Remote companies have to be more intentional about getting people up to speed on the cultural element. That’s where a culture buddy system is beneficial.
With this system, you pair each new employee with an existing employee (their culture buddy) who can show them the ropes. The culture buddy can introduce the new employee to other team members, answer the new employee’s culture-related questions, help the new employee navigate the company’s hierarchy and more. The new employee ultimately feels less isolated and like they have an ally in their corner.
At my company, we call our culture buddy system “Jedi and Padawan” (because I’m a Star Wars geek). We’ve seen our system help employees from both a social and a professional standpoint. For one, it’s raised the comfort level our employees have with their jobs. It’s also enabled our employees to integrate into our processes faster. Overall, with this system, new employees become full-fledged team members much more quickly than they would if we left them to their own devices.
Helping Everyone Get to Know Each Other
For any team to thrive, especially a remote team, it’s essential that people get to know each other. Those connections help everyone get along so projects can progress and results can be achieved.
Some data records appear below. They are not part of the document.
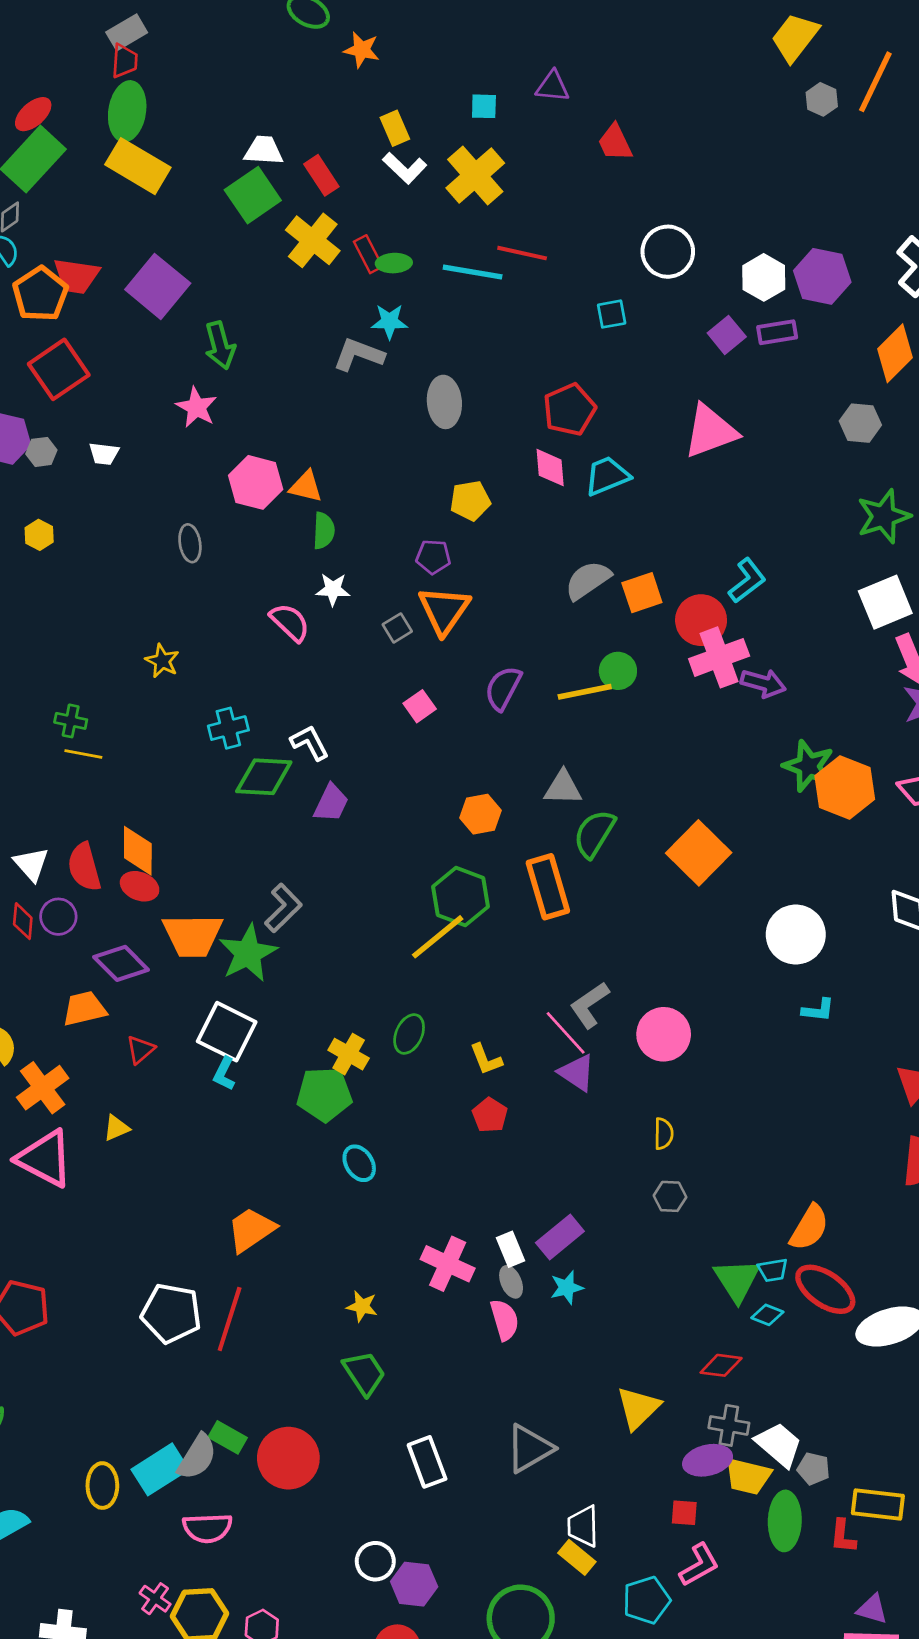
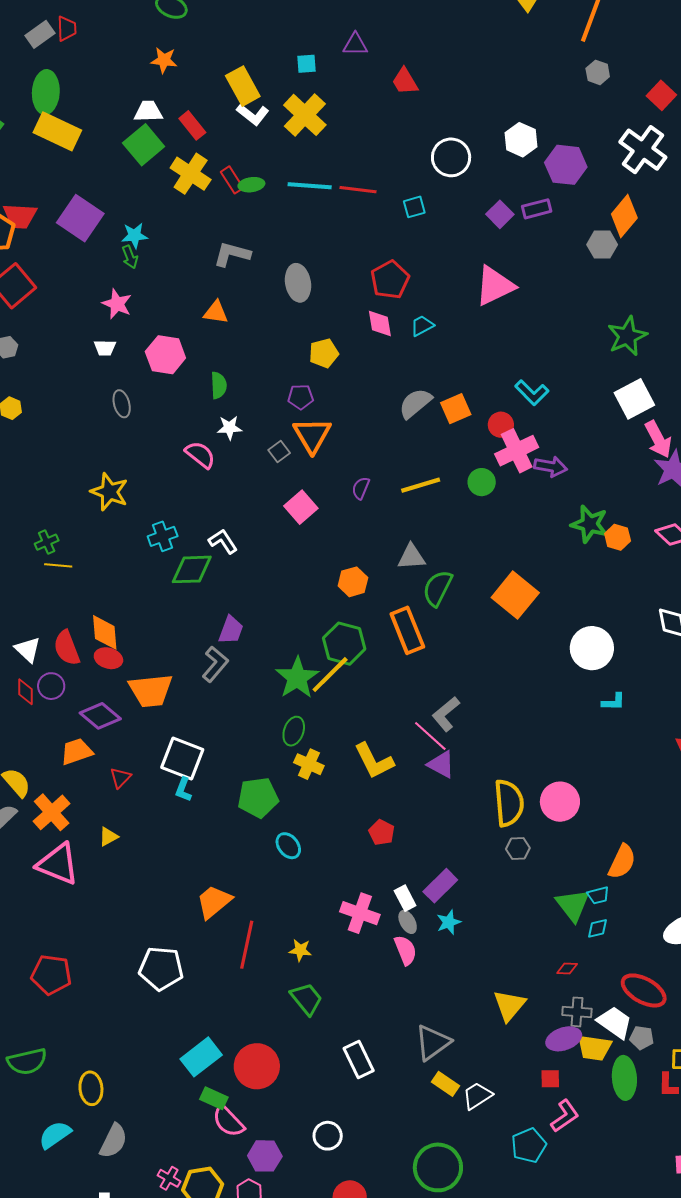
orange star: (362, 50) -> (164, 60), moved
red trapezoid: (124, 61) -> (67, 29), moved
gray hexagon: (822, 99) -> (598, 72), moved
yellow rectangle: (395, 128) -> (243, 86), size x1.5
red line: (522, 253) -> (358, 190), moved
white hexagon: (764, 277) -> (521, 140), moved
cyan star: (389, 321) -> (135, 236), moved
green arrow: (220, 345) -> (130, 257), size x0.7
gray hexagon: (860, 423) -> (602, 245), moved
white trapezoid: (104, 454) -> (105, 348), moved
cyan trapezoid: (607, 476) -> (422, 326), size x0.7
orange triangle: (306, 487) -> (216, 312), moved
cyan L-shape: (747, 581) -> (532, 393), turned 88
red circle: (701, 620) -> (501, 425), size x0.7
yellow star: (162, 661) -> (109, 492), size x1.5
green circle: (618, 671) -> (482, 482), moved
purple semicircle: (503, 688) -> (361, 488), size x0.7
pink square: (420, 706) -> (301, 507), size x1.4
green cross: (71, 721) -> (47, 542), turned -30
orange hexagon: (845, 788) -> (618, 537), size x0.6
purple trapezoid: (331, 803) -> (231, 630), moved
green star: (248, 953) -> (297, 678), moved
green ellipse: (409, 1034) -> (294, 731), moved
pink circle: (664, 1034) -> (560, 802), moved
yellow cross: (349, 1054) -> (309, 764), moved
yellow L-shape: (486, 1059) -> (374, 761), size x1.6
red pentagon: (490, 1115) -> (382, 832), moved
yellow semicircle: (664, 1134) -> (509, 803), size x2.0
red ellipse: (825, 1289) -> (644, 990), moved
cyan diamond: (767, 1315) -> (597, 928), turned -30
red line: (230, 1319) -> (247, 945), moved
red diamond: (721, 1365) -> (567, 968), size x0.7
green rectangle: (228, 1437) -> (214, 1098), moved
gray semicircle: (197, 1457) -> (113, 1141), moved
cyan rectangle: (160, 1469) -> (201, 1057), moved
yellow ellipse: (102, 1486) -> (91, 1088), moved
white trapezoid: (583, 1526) -> (477, 1096), turned 64
pink semicircle: (207, 1528) -> (228, 1121), moved, turned 54
yellow rectangle: (577, 1557) -> (445, 1084), moved
purple hexagon: (414, 1584) -> (265, 1156), moved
Remote teams don’t have the same opportunities as in-person teams to spontaneously connect, such as running into each other in the hallway or grabbing lunch on a whim. Sure, they can spontaneously bond over a great GIF response in a Slack channel or a funny background on Zoom, but I don’t recommend business leaders depend on these possibilities. Instead, I recommend intentionally creating opportunities for your team members to get to know each other.
One approach is via fun and games. For example, at my company, we pop onto Zoom, and everyone enters a code to play Kahoot’s gamified quizzes. Through these quizzes we set up via Kahoot’s platform, employees can share tidbits about their lives, such as their pets and the music they’re currently listening to. Of course, the caveat with helping everyone get to know each other is you should recognize that people have different comfort levels around sharing details about their lives. If an employee doesn’t want to discuss, say, their pets or artistic interests too deeply or at all, don’t push the matter.
Creating a Sense of Commonality
Common bonds help unite people. That’s one of the reasons university alumni groups and athletic fan bases exist.
It’s no different in the workplace. Creating a sense of commonality with your employees will help them feel more devoted to the company and create a strong community. There are many ways you can go about this. My company, for instance, has an internal newsletter called “Above the Fold” that regularly goes out to everyone (our team is involved with creating the newsletter, too — they came up with the name and contribute the content). The newsletter informs the team on things like compliments from our clients, new hires and company changes. In addition to helping people feel connected, the newsletter also ensures that no one is left in the dark about what’s happening.
Ultimately, when you have team members who understand each other, get along, bond and feel strongly connected, your company will be at a major advantage.